Неужели гоняться будете?..» Это все знакомые, однокашники, люди нашего гребного поколения. А незнакомая пацанва и вовсе непочтительна: «Во дают!
Команда образца 43-го дробь 13-го года!.. Смотри, на втором номере — лысый!..»
И действительно, странная собралась команда: четыре кандидата наук, рабочий, два инженера, тренер. Что привело тогда нас в Матвеевский залив?
Желание хоть ненадолго вернуться в молодость? Надежда еще раз испытать одно из высочайших известных нам наслаждений — наслаждение от мощного гребка?..
Мы тогда финишировали пятыми. Из шести возможных. Выиграли секунды две у совсем зеленых ребят из «Водника». И как выиграли! В середине дистанции руки так налились, а весла стали такими тяжелыми, что тянуть их к себе было просто невмоготу. А дыхание? Воздух со свистом вырывался из легких, и невидимая рука, сжимавшая глотку, перехватывала ее все туже и туже. Какое уж тут наслаждение! Бросить бы, остановиться, отдышаться. Чего ради мучить себя? И бросили бы, наверно, если бы все мы не прошли испытание восьмеркой.
МАСЛЕННИКОВ. Признаюсь, за те двенадцать лет, которые я провел в академической гребле, мне ни разу не довелось увидеть гонку восьмерок. Я выступал на парной двойке, и мой заезд всегда начинался перед стартом восьмерок. Только закончишь дистанцию и малость отдышишься, а уже прибывают на финиш восьмерки — вот и все впечатления.
Правда, однажды мне самому привелось выступить на восьмерке. Но гонка была пустяковая, да и команда была собрана наспех, для зачета. И у меня лишь осталось ощущение, что после двойки, где можно вволю импровизировать, гребля на восьмерке ущемляет личную свободу. Ритм гребков выбирал загребной, а остальные только подлаживались к нему, копировали, и не было ни малейшей возможности хоть как-то повлиять на его действия.
АРОНОВ. Только с первого взгляда может показаться, что гребцы в академической восьмерке порабощены, скованы необходимостью вписывать свою индивидуальность в жесткую схему гребка. Нет большей свободы, чем скрытая раскрепощенность максимально рациональных движений. Именно она отличает настоящий спорт от суматошных действий нетренированного человека. Восьмерка — это обузданная стихийность, это рационализм, ставший красотой, логика, воплотившаяся в движении!
Я говорю это, не забывая, что есть еще байдарки, каноэ, морские ялы… Да и сама академическая гребля многолика. Я всматривался в «другие лица»: сидел в байдарке, балансировал в каноэ, повисал на толстенном вальке флотского весла. Это было интересно, но… Не знаю случая, чтобы «академист» уходил в другие виды гребли.

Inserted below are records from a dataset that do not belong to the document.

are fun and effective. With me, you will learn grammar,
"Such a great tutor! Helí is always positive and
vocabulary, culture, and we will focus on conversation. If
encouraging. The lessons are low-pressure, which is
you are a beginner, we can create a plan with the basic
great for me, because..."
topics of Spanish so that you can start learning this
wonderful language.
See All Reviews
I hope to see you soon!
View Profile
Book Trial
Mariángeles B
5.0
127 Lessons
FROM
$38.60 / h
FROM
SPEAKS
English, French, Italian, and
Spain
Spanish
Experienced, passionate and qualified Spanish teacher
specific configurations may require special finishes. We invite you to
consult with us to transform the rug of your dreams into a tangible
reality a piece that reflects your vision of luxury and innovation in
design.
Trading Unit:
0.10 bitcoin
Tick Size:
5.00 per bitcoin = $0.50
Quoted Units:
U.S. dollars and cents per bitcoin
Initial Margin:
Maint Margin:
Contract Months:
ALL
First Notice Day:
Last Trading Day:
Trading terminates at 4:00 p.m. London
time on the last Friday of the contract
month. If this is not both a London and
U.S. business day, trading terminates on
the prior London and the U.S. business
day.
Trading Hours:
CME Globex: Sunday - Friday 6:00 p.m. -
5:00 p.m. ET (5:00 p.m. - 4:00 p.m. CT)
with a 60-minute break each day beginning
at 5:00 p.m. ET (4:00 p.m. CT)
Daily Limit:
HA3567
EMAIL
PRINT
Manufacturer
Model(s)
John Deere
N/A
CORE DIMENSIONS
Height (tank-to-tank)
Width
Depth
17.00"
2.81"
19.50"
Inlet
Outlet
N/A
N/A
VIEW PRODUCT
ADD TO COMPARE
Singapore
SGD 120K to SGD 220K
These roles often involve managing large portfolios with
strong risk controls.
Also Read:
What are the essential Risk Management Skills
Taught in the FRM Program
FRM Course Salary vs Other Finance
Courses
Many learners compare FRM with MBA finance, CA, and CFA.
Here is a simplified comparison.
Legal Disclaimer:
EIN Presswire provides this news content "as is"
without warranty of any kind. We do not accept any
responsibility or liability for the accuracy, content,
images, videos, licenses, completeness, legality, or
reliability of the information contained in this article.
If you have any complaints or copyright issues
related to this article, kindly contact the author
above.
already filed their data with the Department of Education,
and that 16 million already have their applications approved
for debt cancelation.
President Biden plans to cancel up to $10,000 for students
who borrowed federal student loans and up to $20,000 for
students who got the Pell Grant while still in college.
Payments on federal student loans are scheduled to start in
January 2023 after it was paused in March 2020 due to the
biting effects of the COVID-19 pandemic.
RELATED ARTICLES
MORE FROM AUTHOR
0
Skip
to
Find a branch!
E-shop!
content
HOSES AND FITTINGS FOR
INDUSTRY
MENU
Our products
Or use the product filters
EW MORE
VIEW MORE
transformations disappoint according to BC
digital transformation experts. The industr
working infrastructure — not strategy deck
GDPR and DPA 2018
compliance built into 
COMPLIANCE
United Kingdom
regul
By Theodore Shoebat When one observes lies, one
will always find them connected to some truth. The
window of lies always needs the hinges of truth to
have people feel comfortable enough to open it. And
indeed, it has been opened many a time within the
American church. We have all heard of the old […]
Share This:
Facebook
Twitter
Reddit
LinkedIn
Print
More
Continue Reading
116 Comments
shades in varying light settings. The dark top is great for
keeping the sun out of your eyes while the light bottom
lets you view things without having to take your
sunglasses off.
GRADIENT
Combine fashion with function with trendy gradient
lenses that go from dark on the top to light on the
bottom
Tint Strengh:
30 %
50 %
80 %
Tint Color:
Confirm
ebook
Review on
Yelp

В них ему всегда чего-то не хватает. Чего? Неизбежной усложненности? Техницизма? Ощущения команды? Но в байдарках тоже есть двойки и четверки. Два классных байдарочника — это двойка, четыре — четверка. Это точно, как таблица умножения. А два отличных академиста — это еще не команда. Восьмерка же появляется, когда между гребцами устанавливаются не временные (на одно соревнование или даже на один сезон), а устойчивые психологические связи.
Почему человек избирает одну спортивную дисциплину, предпочитая ее всем остальным? Случайно? По инерции? Потянувшись за друзьями, знакомыми, литературным героем, модой? Бывает и так. Нередко бывает.
И все же не только новичок выбирает свою будущую спортивную профессию. Вид спорта тоже выбирает его. Именно поэтому один остается в штанге, другой в плавании, третий в футболе, а четвертый, несмотря на баскетбольный рост, в теннисе. Пятый же кочует из вида в вид, нигде не задерживаясь надолго и, в конце концов, не востребованный ни одним из них, окончательно и бесследно уходит из спорта.
Избирает своих рыцарей и академическая восьмерка. Избирает строго, придирчиво, испытывая их, прежде всего коллективизмом. Попробуй быть индивидуалистом, если у тебя в руках одно длинное весло и сколько ни греби им — лодку вперед не двинешь: она будет лишь кружиться на месте.
Помню, из нашей восьмерки, когда мы еще не были «эксами», обидевшись на кого-то, выпрыгнул седьмой номер — здоровенный парень, «самая сильная лопасть Днепра», как называли его у нас. Произошло это на середине реки, в половодье, добраться до берега в мокром тренировочном костюме и кедах было совсем не просто.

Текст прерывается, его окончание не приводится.